------ DATA ------
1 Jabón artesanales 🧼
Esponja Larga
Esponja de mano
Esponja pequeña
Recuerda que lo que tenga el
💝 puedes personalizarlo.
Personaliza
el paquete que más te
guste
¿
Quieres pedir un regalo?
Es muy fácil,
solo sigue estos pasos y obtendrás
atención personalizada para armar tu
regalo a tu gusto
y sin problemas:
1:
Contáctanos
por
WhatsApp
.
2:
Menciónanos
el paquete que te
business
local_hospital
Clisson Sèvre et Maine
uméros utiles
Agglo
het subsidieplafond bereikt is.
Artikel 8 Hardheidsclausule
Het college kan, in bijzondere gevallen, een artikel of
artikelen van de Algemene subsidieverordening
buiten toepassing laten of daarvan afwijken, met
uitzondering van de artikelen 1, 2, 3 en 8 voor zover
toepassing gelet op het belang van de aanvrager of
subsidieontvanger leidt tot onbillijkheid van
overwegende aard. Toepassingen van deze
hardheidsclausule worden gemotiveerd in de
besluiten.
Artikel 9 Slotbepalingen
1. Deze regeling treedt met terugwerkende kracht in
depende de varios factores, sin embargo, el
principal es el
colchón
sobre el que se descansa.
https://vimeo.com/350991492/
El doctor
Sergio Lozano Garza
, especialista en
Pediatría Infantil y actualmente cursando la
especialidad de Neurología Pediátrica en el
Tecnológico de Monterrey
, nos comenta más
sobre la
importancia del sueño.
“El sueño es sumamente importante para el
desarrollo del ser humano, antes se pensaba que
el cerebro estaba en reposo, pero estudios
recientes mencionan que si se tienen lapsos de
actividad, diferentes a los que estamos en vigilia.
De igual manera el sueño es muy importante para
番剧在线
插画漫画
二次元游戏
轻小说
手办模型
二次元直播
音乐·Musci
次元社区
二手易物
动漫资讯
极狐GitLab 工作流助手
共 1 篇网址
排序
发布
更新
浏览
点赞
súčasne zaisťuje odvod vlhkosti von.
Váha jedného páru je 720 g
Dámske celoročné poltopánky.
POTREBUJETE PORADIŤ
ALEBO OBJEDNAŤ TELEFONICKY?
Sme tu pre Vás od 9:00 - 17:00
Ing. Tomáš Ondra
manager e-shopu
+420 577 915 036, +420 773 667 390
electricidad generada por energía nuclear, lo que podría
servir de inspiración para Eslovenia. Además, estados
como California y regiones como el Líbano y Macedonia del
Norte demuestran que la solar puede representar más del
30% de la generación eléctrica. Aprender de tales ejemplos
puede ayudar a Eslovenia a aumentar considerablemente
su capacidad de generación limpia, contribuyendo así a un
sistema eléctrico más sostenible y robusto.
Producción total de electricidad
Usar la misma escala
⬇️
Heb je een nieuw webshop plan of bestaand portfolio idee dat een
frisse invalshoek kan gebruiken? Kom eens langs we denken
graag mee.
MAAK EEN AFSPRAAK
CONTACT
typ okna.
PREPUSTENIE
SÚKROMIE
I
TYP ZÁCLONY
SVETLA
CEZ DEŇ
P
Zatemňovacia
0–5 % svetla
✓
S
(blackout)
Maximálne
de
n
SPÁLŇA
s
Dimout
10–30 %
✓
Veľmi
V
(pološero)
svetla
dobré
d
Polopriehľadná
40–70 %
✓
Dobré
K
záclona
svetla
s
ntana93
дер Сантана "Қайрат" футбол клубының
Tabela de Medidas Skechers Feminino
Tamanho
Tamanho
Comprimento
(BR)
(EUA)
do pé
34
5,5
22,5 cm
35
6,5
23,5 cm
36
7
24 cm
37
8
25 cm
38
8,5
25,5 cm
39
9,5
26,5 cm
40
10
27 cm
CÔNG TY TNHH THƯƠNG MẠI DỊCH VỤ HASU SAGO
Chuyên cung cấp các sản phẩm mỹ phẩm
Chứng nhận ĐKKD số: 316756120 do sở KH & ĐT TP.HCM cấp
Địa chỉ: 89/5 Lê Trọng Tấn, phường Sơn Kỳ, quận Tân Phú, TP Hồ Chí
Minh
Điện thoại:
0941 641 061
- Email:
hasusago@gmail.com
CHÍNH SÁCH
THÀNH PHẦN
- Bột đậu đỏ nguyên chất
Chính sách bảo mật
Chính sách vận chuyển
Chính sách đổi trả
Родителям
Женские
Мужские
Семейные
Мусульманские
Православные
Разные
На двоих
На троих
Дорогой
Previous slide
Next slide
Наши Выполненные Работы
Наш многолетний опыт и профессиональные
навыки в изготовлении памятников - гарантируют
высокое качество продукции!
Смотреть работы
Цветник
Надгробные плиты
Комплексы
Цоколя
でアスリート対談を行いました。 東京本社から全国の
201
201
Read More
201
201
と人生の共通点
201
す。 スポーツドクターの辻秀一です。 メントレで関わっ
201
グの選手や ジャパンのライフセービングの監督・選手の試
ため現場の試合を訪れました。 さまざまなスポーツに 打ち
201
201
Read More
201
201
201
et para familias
------
» **AIM OF THE TASK**
Return all the data above, unaltered and complete.

» **EXERCISE ANSWER**
1 Jabón artesanales 🧼
Esponja Larga
Esponja de mano
Esponja pequeña
Recuerda que lo que tenga el
💝 puedes personalizarlo.
Personaliza
el paquete que más te
guste
¿
Quieres pedir un regalo?
Es muy fácil,
solo sigue estos pasos y obtendrás
atención personalizada para armar tu
regalo a tu gusto
y sin problemas:
1:
Contáctanos
por
WhatsApp
.
2:
Menciónanos
el paquete que te
business
local_hospital
Clisson Sèvre et Maine
uméros utiles
Agglo
het subsidieplafond bereikt is.
Artikel 8 Hardheidsclausule
Het college kan, in bijzondere gevallen, een artikel of
artikelen van de Algemene subsidieverordening
buiten toepassing laten of daarvan afwijken, met
uitzondering van de artikelen 1, 2, 3 en 8 voor zover
toepassing gelet op het belang van de aanvrager of
subsidieontvanger leidt tot onbillijkheid van
overwegende aard. Toepassingen van deze
hardheidsclausule worden gemotiveerd in de
besluiten.
Artikel 9 Slotbepalingen
1. Deze regeling treedt met terugwerkende kracht in
depende de varios factores, sin embargo, el
principal es el
colchón
sobre el que se descansa.
https://vimeo.com/350991492/
El doctor
Sergio Lozano Garza
, especialista en
Pediatría Infantil y actualmente cursando la
especialidad de Neurología Pediátrica en el
Tecnológico de Monterrey
, nos comenta más
sobre la
importancia del sueño.
“El sueño es sumamente importante para el
desarrollo del ser humano, antes se pensaba que
el cerebro estaba en reposo, pero estudios
recientes mencionan que si se tienen lapsos de
actividad, diferentes a los que estamos en vigilia.
De igual manera el sueño es muy importante para
番剧在线
插画漫画
二次元游戏
轻小说
手办模型
二次元直播
音乐·Musci
次元社区
二手易物
动漫资讯
极狐GitLab 工作流助手
共 1 篇网址
排序
发布
更新
浏览
点赞
súčasne zaisťuje odvod vlhkosti von.
Váha jedného páru je 720 g
Dámske celoročné poltopánky.
POTREBUJETE PORADIŤ
ALEBO OBJEDNAŤ TELEFONICKY?
Sme tu pre Vás od 9:00 - 17:00
Ing. Tomáš Ondra
manager e-shopu
+420 577 915 036, +420 773 667 390
electricidad generada por energía nuclear, lo que podría
servir de inspiración para Eslovenia. Además, estados
como California y regiones como el Líbano y Macedonia del
Norte demuestran que la solar puede representar más del
30% de la generación eléctrica. Aprender de tales ejemplos
puede ayudar a Eslovenia a aumentar considerablemente
su capacidad de generación limpia, contribuyendo así a un
sistema eléctrico más sostenible y robusto.
Producción total de electricidad
Usar la misma escala
⬇️
Heb je een nieuw webshop plan of bestaand portfolio idee dat een
frisse invalshoek kan gebruiken? Kom eens langs we denken
graag mee.
MAAK EEN AFSPRAAK
CONTACT
typ okna.
PREPUSTENIE
SÚKROMIE
I
TYP ZÁCLONY
SVETLA
CEZ DEŇ
P
Zatemňovacia
0–5 % svetla
✓
S
(blackout)
Maximálne
de
n
SPÁLŇA
s
Dimout
10–30 %
✓
Veľmi
V
(pološero)
svetla
dobré
d
Polopriehľadná
40–70 %
✓
Dobré
K
záclona
svetla
s
ntana93
дер Сантана "Қайрат" футбол клубының
Tabela de Medidas Skechers Feminino
Tamanho
Tamanho
Comprimento
(BR)
(EUA)
do pé
34
5,5
22,5 cm
35
6,5
23,5 cm
36
7
24 cm
37
8
25 cm
38
8,5
25,5 cm
39
9,5
26,5 cm
40
10
27 cm
CÔNG TY TNHH THƯƠNG MẠI DỊCH VỤ HASU SAGO
Chuyên cung cấp các sản phẩm mỹ phẩm
Chứng nhận ĐKKD số: 316756120 do sở KH & ĐT TP.HCM cấp
Địa chỉ: 89/5 Lê Trọng Tấn, phường Sơn Kỳ, quận Tân Phú, TP Hồ Chí
Minh
Điện thoại:
0941 641 061
- Email:
hasusago@gmail.com
CHÍNH SÁCH
THÀNH PHẦN
- Bột đậu đỏ nguyên chất
Chính sách bảo mật
Chính sách vận chuyển
Chính sách đổi trả
Родителям
Женские
Мужские
Семейные
Мусульманские
Православные
Разные
На двоих
На троих
Дорогой
Previous slide
Next slide
Наши Выполненные Работы
Наш многолетний опыт и профессиональные
навыки в изготовлении памятников - гарантируют
высокое качество продукции!
Смотреть работы
Цветник
Надгробные плиты
Комплексы
Цоколя
でアスリート対談を行いました。 東京本社から全国の
201
201
Read More
201
201
と人生の共通点
201
す。 スポーツドクターの辻秀一です。 メントレで関わっ
201
グの選手や ジャパンのライフセービングの監督・選手の試
ため現場の試合を訪れました。 さまざまなスポーツに 打ち
201
201
Read More
201
201
201
et para familias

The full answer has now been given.